Je veux permettre au public de se forger une opinion sur ce chantier du siècle qu’est la troisième correction du Rhône.
Sa démarche? Superposer trois cours du fleuve datant de différentes époques, avec un objectif politique: « je veux permettre au public de se forger une opinion sur ce chantier du siècle qu’est la troisième correction du Rhône ». L’artiste souhaite que la population ait une approche un peu plus critique par rapport à ce qu’on entend dans les médias ou du côté politique. Maëlle Cornut admet avoir été surprise quand elle est arrivée aux archives. Ce qui l’a frappé, c’est de voir à quel point le rôle des archivistes est politique. Pour elle, leur mission est de sauvegarder la mémoire.
Galerie Projet artistique « Rhônes »
Faciliter l’accès aux archives, c’est la philosophie des archives cantonales valaisannes. Un exemple: la presse écrite du canton a été entièrement numérisée et mise à disposition du public.
Tout un chacun peut se réapproprier sa propre histoire. Résultat: le monde des archives n’est plus vu comme réservé à une élite.
Pour Alain Dubois, cela permet de rendre accessible le passé.

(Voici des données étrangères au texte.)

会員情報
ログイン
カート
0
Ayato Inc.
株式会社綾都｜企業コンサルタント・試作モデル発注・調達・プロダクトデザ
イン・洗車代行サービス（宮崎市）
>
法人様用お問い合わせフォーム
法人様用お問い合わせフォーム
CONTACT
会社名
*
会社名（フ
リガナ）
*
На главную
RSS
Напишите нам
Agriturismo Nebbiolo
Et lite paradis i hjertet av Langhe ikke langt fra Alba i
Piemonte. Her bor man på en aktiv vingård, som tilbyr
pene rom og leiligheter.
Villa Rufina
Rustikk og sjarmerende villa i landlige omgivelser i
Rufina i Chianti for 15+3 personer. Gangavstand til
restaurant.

Ce qui n’était pas forcément le cas avant: « grâce à cet accès facilité, tout un chacun peut se réapproprier sa propre histoire. Et le regard des gens sur le monde des archives change, il n’est plus vu comme réservé à une élite ».
Alain Dubois remarque qu’avant, les gens venaient aux archives pour faire des recherches historiques. Désormais, certaines personnes s’y rendent pour utiliser les archives comme des preuves: « on a de plus en plus de personnes qui viennent faire valoir leur droit et rechercher dans les fonds d’archives les documents qui prouvent leur action vis à vis de tiers, privés ou publics. » Une nouvelle utilisation qui renforce l’exercice du droit politique.

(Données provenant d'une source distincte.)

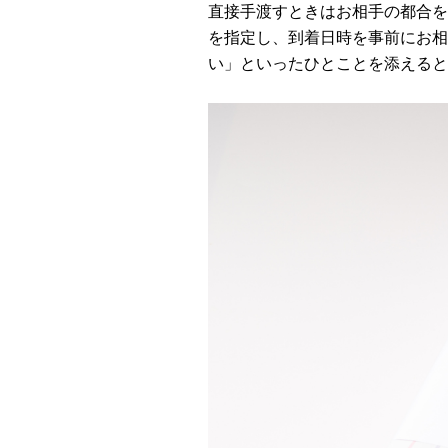
直接手渡すときはお相手の都合を
を指定し、到着日時を事前にお相
い」といったひとことを添えると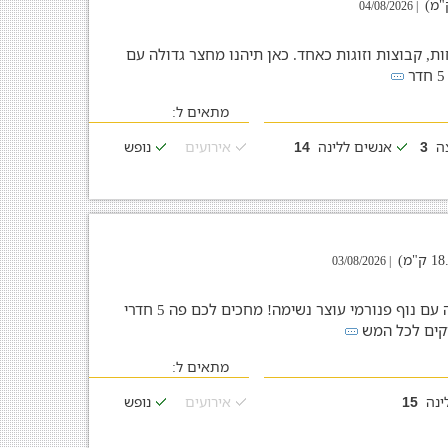
| 04/08/2026
-15 אנשים - משפחות, קבוצות וזוגות כאחד. כאן תיהנו מחצר גדולה עם
מתאים ל:
צה
אנשים ללינה
אירועים
נופש
14
3
| 03/08/2026
בואו להתפנק בוילה מהממת בראש פינה עם נוף פנורמי עוצר נשימה! מחכים לכם פה 5 חדרי
וקים לכל המש
מתאים ל:
ינה
אירועים
נופש
15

Video Alain Dubois et l’accès démocratisé aux archives
L’accès aux archives est donc un enjeu central de la démocratie: les citoyens peuvent consulter la mémoire collective de leur pays. Les spécialistes consultés sont conscients de la tâche qui leur incombe. Francine Margot, technicienne de numérisation à la RTS raconte qu’il n’y a pas un jour où elle ne se pose pas de questions sur ce qu’elle fait: préserver la mémoire pour la transmettre aux générations suivantes.

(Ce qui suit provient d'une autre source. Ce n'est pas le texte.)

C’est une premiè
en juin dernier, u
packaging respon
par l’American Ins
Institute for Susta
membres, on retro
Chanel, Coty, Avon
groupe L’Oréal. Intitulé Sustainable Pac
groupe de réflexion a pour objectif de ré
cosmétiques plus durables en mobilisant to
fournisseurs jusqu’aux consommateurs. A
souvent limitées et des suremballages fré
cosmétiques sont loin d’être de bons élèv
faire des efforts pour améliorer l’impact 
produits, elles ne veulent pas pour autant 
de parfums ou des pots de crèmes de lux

Parler de numérisation, c’est évoquer les dangers qui menacent les documents digitaux: manque de fonds et technologie complexe et disruptive. Mais c’est également rappeler que les institutions suisses numérisent avec un objectif précis: elle anticipent le futur de notre histoire collective. Les experts qui y travaillent relativisent les dangers évoqués mais tous le confirment: on a numérisé beaucoup et très vite, sans vraiment penser à ce que l’on allait faire des millions de documents en ligne. Aujourd’hui, l’accès est encore garanti: il permet notamment une consultation citoyenne et politique. Mais demain ? La masse de documents est exponentielle et les technologiques évoluent toujours plus rapidement. Si les spécialistes ont amorcé une réflexion, c’est peut-être aujourd’hui à la société toute entière de se poser la question: numériser les archives, danger ou opportunité?